Bad Annotations in the Dataset (VQ2D)


There seems to be alot of bad annotations in the dataset. Are we to assume that no such annotation mistake is there in the VQ2D test dataset?

For example, the bad annotations persist in v1_0_5 of the dataset where for “video_uid”: “14a05360-fcc4-4bf6-97d3-2d77bc282c84” and “clip_uid”: “f9c9c2ec-c5fd-46b8-bbb6-49c7dda702af” the “object_title”: “vacuum cleaner” has “x”: 966.67, “y”: 172.71,“width”: 700.13,“height”: 660.46 but if we look at the crop using the baseline with the given annotations, it only shows half of the vacuum cleaner whereas the online visualizer shows that it was visible completely.

Similarly, for “video_uid”: “3f0bd238-228d-4796-a3e4-820308fb04b0” and “clip_uid”: “6b93fc6d-ed92-42da-886a-0e532e5f66cb” the visual crop with “object_title”: “microwave” is said to have “frame_number”: 1093 and “video_frame_number”: 14657. Now the video_frame_number looks correct with the online visualizer but the frame_number does not make sense since “video_start_frame”: 8099 and “video_end_frame”: 15959 so should the frame_number for this visual crop not be 6558? I am not sure about the bounding box for this too since things do not seem to match the online visualizer for this too. The visualizer says that
x: 298.3

y: 40.96

width: 768.69

height: 584.29

but the annotation file says “x”: 593.64, “y”: 679.35, “width”: 404.54, “height”: 180.34

I have been seeing many such instances where either the response track was incorrectly labelled (the object is not even visible in those frames), the object to be referenced as the visual crop is either not in the frame at all or the crop does not contain the object but something else.
Can someone please confirm this? I have been using the baseline code on the EGO4D github.

Hey @asjad.s,

Thanks for your post, can you help us verify these?

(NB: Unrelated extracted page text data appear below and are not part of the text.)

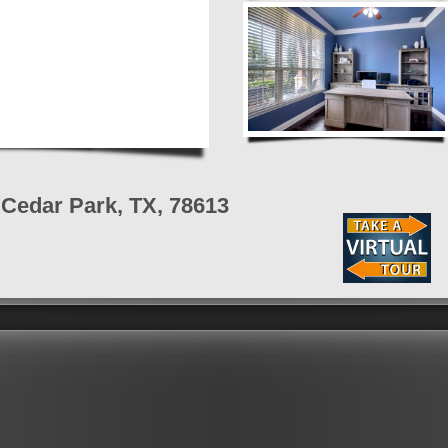
Cedar Park, TX, 78613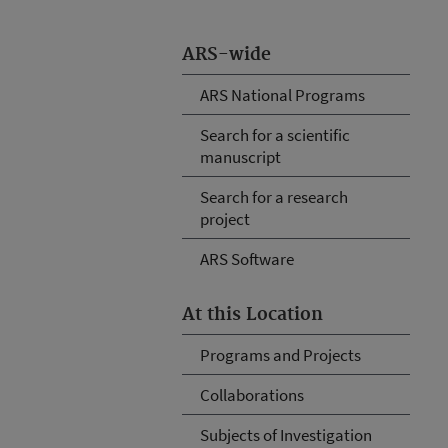
ARS-wide
ARS National Programs
Search for a scientific
manuscript
Search for a research
project
ARS Software
At this Location
Programs and Projects
Collaborations
Subjects of Investigation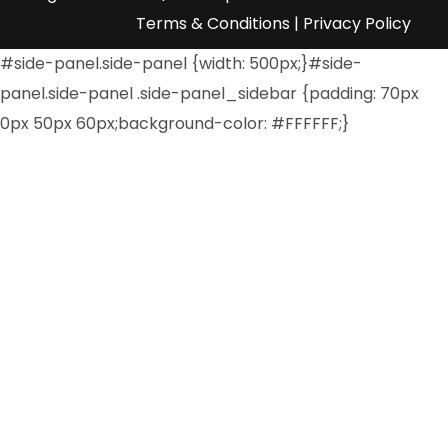
Terms & Conditions
|
Privacy Policy
#side-panel.side-panel {width: 500px;}#side-
panel.side-panel .side-panel_sidebar {padding: 70px
0px 50px 60px;background-color: #FFFFFF;}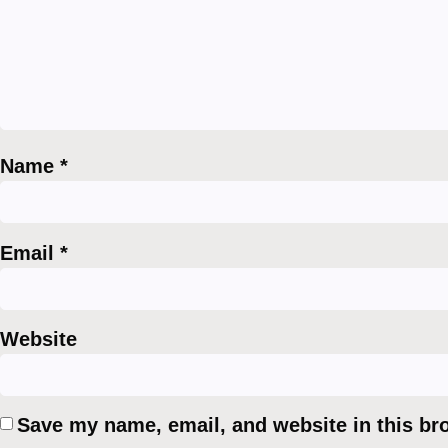
Name
*
Email
*
Website
Save my name, email, and website in this br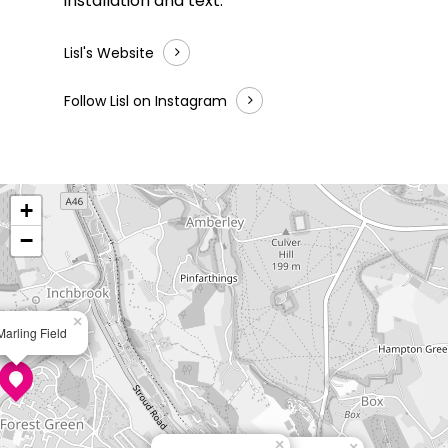
installation and text.
Lisl's Website
Follow Lisl on Instagram
+
−
×
Marling Field
×
×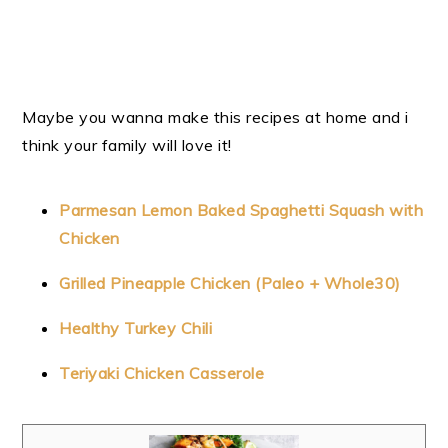
Maybe you wanna make this recipes at home and i
think your family will love it!
Parmesan Lemon Baked Spaghetti Squash with
Chicken
Grilled Pineapple Chicken (Paleo + Whole30)
Healthy Turkey Chili
Teriyaki Chicken Casserole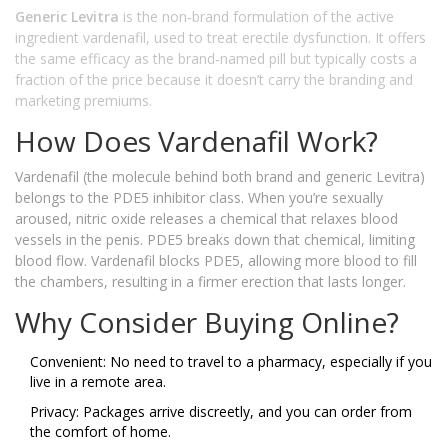
Generic Levitra
is
the non‑brand formulation of the active
ingredient vardenafil, used to treat erectile dysfunction
. It offers
the same efficacy as the brand‑named pill but typically costs a
fraction of the price because it doesn’t carry the branding and
marketing premiums.
How Does Vardenafil Work?
Vardenafil (the molecule behind both brand and generic Levitra)
belongs to the PDE5 inhibitor class. When you’re sexually
aroused, nitric oxide releases a chemical that relaxes blood
vessels in the penis. PDE5 breaks down that chemical, limiting
blood flow. Vardenafil blocks PDE5, allowing more blood to fill
the chambers, resulting in a firmer erection that lasts longer.
Why Consider Buying Online?
Convenient: No need to travel to a pharmacy, especially if you
live in a remote area.
Privacy: Packages arrive discreetly, and you can order from
the comfort of home.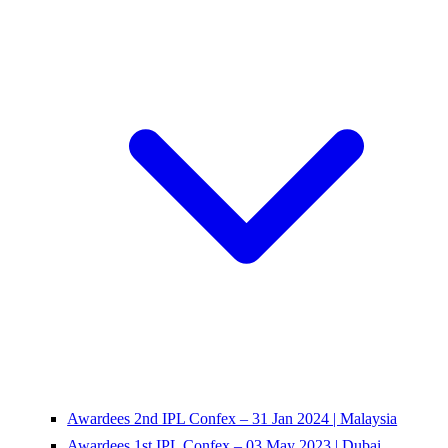
Awardees 2nd IPL Confex – 31 Jan 2024 | Malaysia
Awardees 1st IPL Confex – 03 May 2023 | Dubai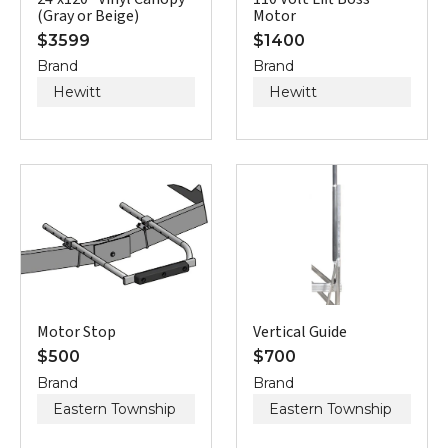
(Gray or Beige)
Motor
$
3599
$
1400
Brand
Brand
Hewitt
Hewitt
Motor Stop
Vertical Guide
$
500
$
700
Brand
Brand
Eastern Township
Eastern Township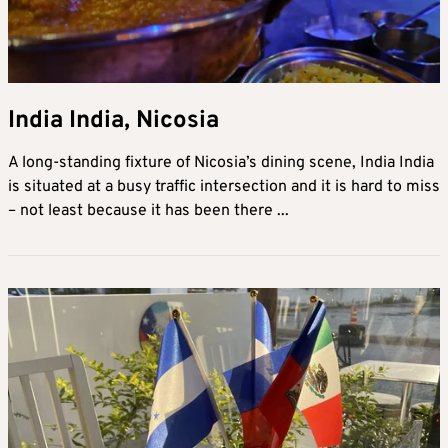
India India, Nicosia
A long-standing fixture of Nicosia’s dining scene, India India
is situated at a busy traffic intersection and it is hard to miss
– not least because it has been there ...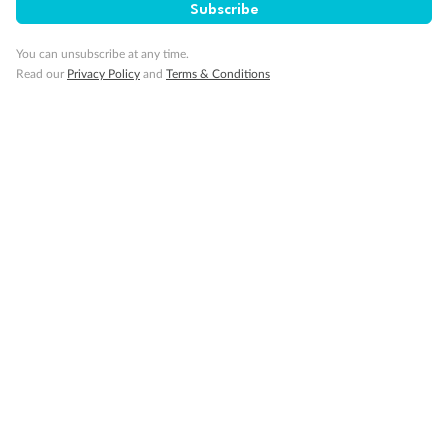
Subscribe
You can unsubscribe at any time.
Read our
Privacy Policy
and
Terms & Conditions
14 days
Alaska & Denali Wilderness Explorer
Holland America Westerdam or Nieuw Amsterdam
Cruise
Flights
Rail
Journey into the heart of Denali National Park and cruise Alaska's
Inside Passage with Holland America
Dates:
8 May - 9 Sep 2027
14 days
from (AUD)
5
599
$
Valued up to
,
‡
$7,715
SAVE
27%
Per person twin share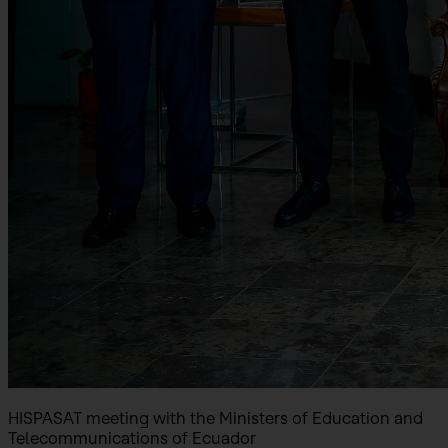
HISPASAT meeting with the Ministers of Education and
Telecommunications of Ecuador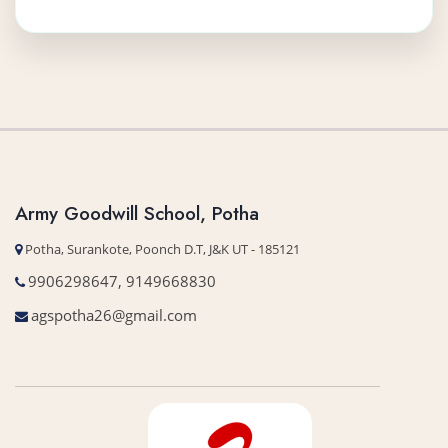
More Details
Army Goodwill School, Potha
Potha, Surankote, Poonch D.T, J&K UT - 185121
9906298647, 9149668830
agspotha26@gmail.com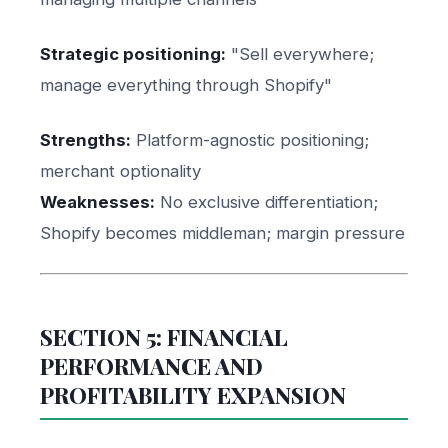
Strategic positioning:
"Sell everywhere;
manage everything through Shopify"
Strengths:
Platform-agnostic positioning;
merchant optionality
Weaknesses:
No exclusive differentiation;
Shopify becomes middleman; margin pressure
SECTION 5: FINANCIAL
PERFORMANCE AND
PROFITABILITY EXPANSION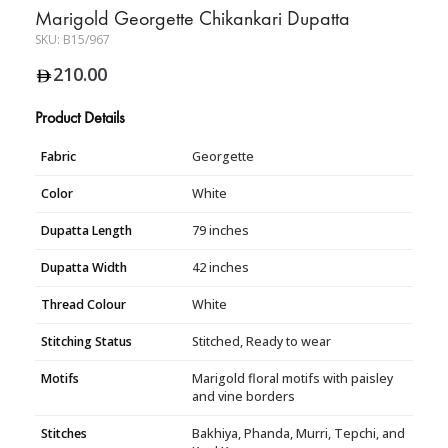
Marigold Georgette Chikankari Dupatta
SKU:
B15/967
210.00
Product Details
Fabric
Georgette
Color
White
Dupatta Length
79 inches
Dupatta Width
42 inches
Thread Colour
White
Stitching Status
Stitched, Ready to wear
Motifs
Marigold floral motifs with paisley
and vine borders
Stitches
Bakhiya, Phanda, Murri, Tepchi, and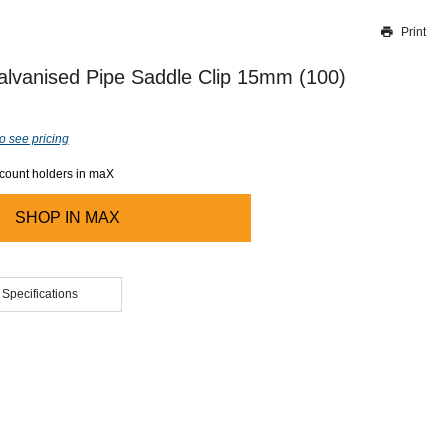
Print
Thank you for reporting this missing image
Our team will work to update this soon
alvanised Pipe Saddle Clip 15mm (100)
o see pricing
ccount holders in maX
SHOP IN
MAX
 Specifications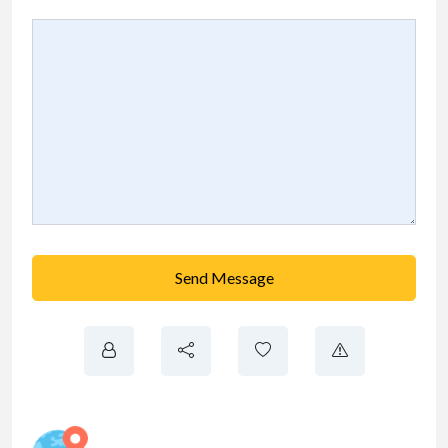
Send Message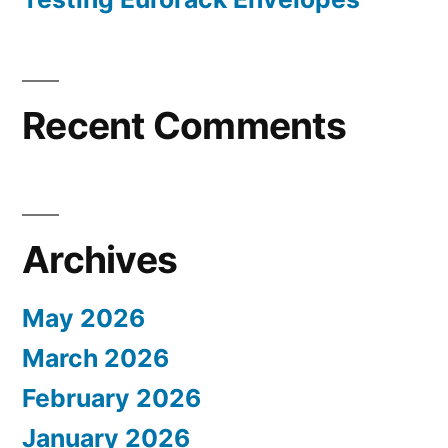
Recent Comments
Archives
May 2026
March 2026
February 2026
January 2026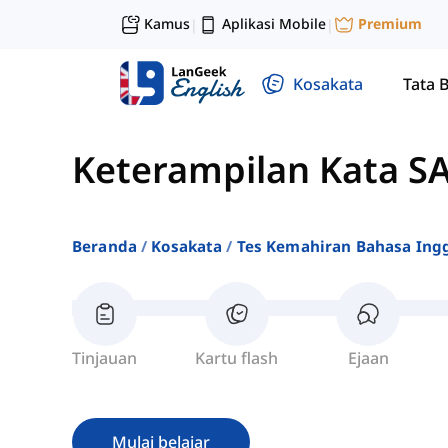
Kamus
Aplikasi Mobile
Premium
|
|
Kosakata
Tata 
Keterampilan Kata SA
Beranda
Kosakata
Tes Kemahiran Bahasa Ingg
Tinjauan
Kartu flash
Ejaan
Mulai belajar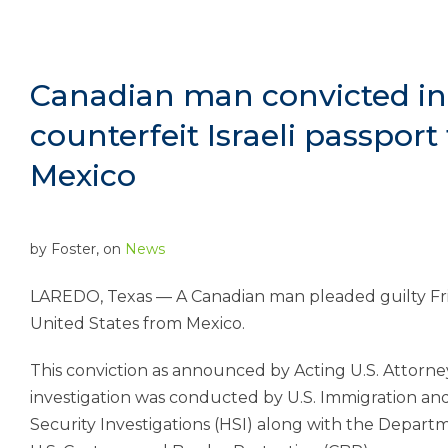
Canadian man convicted in
counterfeit Israeli passport
Mexico
by
Foster
, on
News
LAREDO, Texas — A Canadian man pleaded guilty Frida
United States from Mexico.
This conviction as announced by Acting U.S. Attorney
investigation was conducted by U.S. Immigration a
Security Investigations (HSI) along with the Departm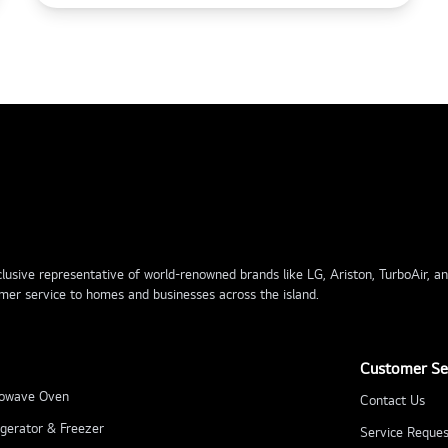
usive representative of world-renowned brands like LG, Ariston, TurboAir, and 
mer service to homes and businesses across the island.
Customer Se
owave Oven
Contact Us
igerator & Freezer
Service Reques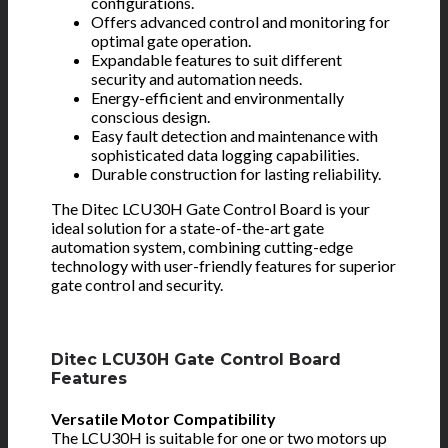
configurations.
Offers advanced control and monitoring for
optimal gate operation.
Expandable features to suit different
security and automation needs.
Energy-efficient and environmentally
conscious design.
Easy fault detection and maintenance with
sophisticated data logging capabilities.
Durable construction for lasting reliability.
The Ditec LCU30H Gate Control Board is your
ideal solution for a state-of-the-art gate
automation system, combining cutting-edge
technology with user-friendly features for superior
gate control and security.
Ditec LCU30H Gate Control Board
Features
Versatile Motor Compatibility
The LCU30H is suitable for one or two motors up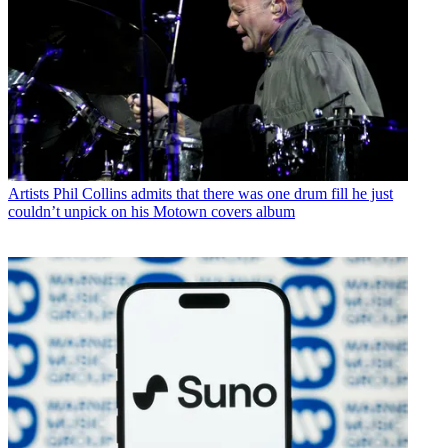
Artists
Phil Collins admits that there was one drum fill he just
couldn’t unpick on his Motown covers album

  1. I don’t see any vaccum cleaners in vq for 14a05360-fcc4-4bf6-97d3-2d77bc282c84; is this the right video_uid?

  2. Video 3f0bd238-228d-4796-a3e4-820308fb04b0 has two objects labeled ‘microwave’ with visual crops on the same frame. One has the first bbox you mentioned, the second has the other; which should explain the difference.

Can you share any other inconsistencies you’ve found? We’ll take a look.

  1. Apologies, the video_uid was 7f09822a-87b9-4eac-bb34-3f1059c704d1
  2. For 3f0bd238-228d-4796-a3e4-820308fb04b0 you are correct, regarding the bounding boxes ( I happened to have missed that other instance of microwave), however the frame_number 1093 in the test_val.json gives us a crop of the user’s hand and not the other microwave.

Thankyou so much for your help. I guess we can modify our codes if there are issues with frame_number and simply use video_frame_number instead.